Just a bit to the right is a blue bin and this had a load of old chips to offer. Magpies soared in and swung out, grabbing a beakful of chips as they went. What a feast for these busy handsome opportunists.

So. Our mini-survey indicates that a few square metres of a built up area has arguably as much wildlife as acres of Welsh mountain side. Reassuring? I think so.

Having said that all the cattle which graze in a fairly free range manner in the fields around us have today been taken to their winter quarters. Except some seem to have been left behind and they are making one helluva noise on the other side of the wall to me right now. It sounds pretty wild out there.

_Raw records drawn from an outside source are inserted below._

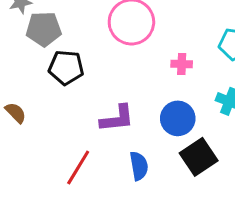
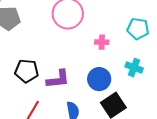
black pentagon: (66, 68) -> (27, 71), moved

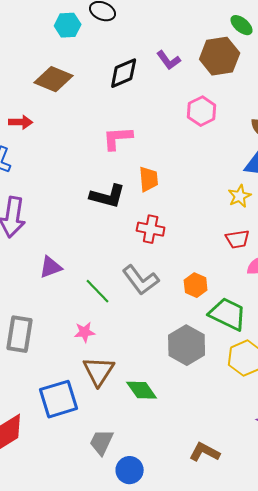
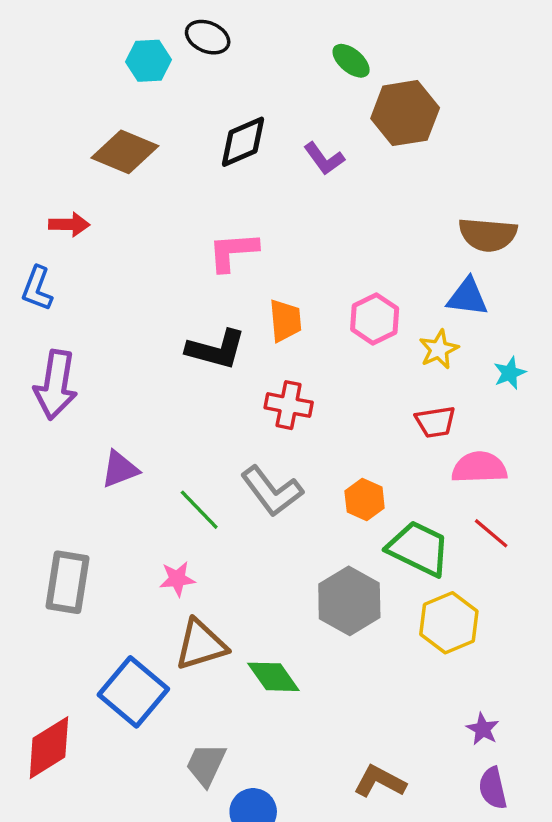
green ellipse: (242, 25) -> (351, 61), moved
purple L-shape: (169, 60) -> (324, 159), moved
pink hexagon: (202, 111) -> (375, 319), moved
brown triangle: (99, 371) -> (201, 645), turned 40
blue square: (59, 399) -> (133, 692), turned -33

* The residents of Withington would probably argue that it isn't 'inner city', maybe more of a suburb.



9 comments:

Pam said...

I loved your story but my Mac wouldn't cooperate on the zoom in. A few years ago we went to Washington DC and I have never seem so many rats in my life -scurrying about at night as brazen as you like!

Cro Magnon said...

I can no longer zoom-in either. Mr Blogger has recently deprived me of the pleasure.

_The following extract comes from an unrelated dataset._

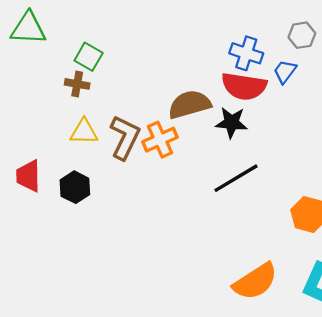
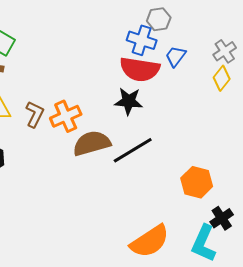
gray hexagon: (302, 35) -> (159, 19), moved
brown semicircle: (190, 104) -> (92, 143), moved
brown L-shape: (125, 137) -> (35, 114), size x0.7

This reminds me of the London Underground, where the wall mounted rubbish bins are filled with mice.

SmitoniusAndSonata said...

Now that councils are putting the provision of services out to tender to the cheapest provider, you'll probably find that the rat and magpies were actually employees of Withington's Refuse Department .

Annie said...

Blogger no longer lets us zoom in but I guess we can all imagine 'Mr Ratty'. I wonder how many would have given a slightly wider gap between them and the bin when walking past if only they knew he was there. :-)
A x

Elizabeth Musgrave said...

We used to live in Withington before we lived in Heaton Moor. Last time I was there we went to look at our old house. I was torn between continuing to like the look of it (Victorian semi) and feeling impossibily crowded in upon. I think I might have become addicted to space.

Cait O'Connor said...

I couldn't zoom in, probably just as well, I hate rats.

Frances said...

Mountaineer, I do like your comparison of city/country, but cannot say that I'm a fan of rats in any environment.

(Seen too many, hoping I have got my quota of views.)

Pondside said...

City rats are, I'm sure, much more interesting than country rats. We have rats in the hen house but they don't bother the hens at all. They're much too well-fed on chicken feed.

Fennie said...

I think there is a television programme to be made in which a family of adults and children become rats for a week and have to forage for food (it could all be done inside a big film lot perhaps) and find shelter while being attacked by dogs and hunters and birds, alternatively hunted, shot, poisoned etc.

I am not saying that we should leave rats alone, but simply to express my admiration for how they manage to survive everything that we and nature throw at them.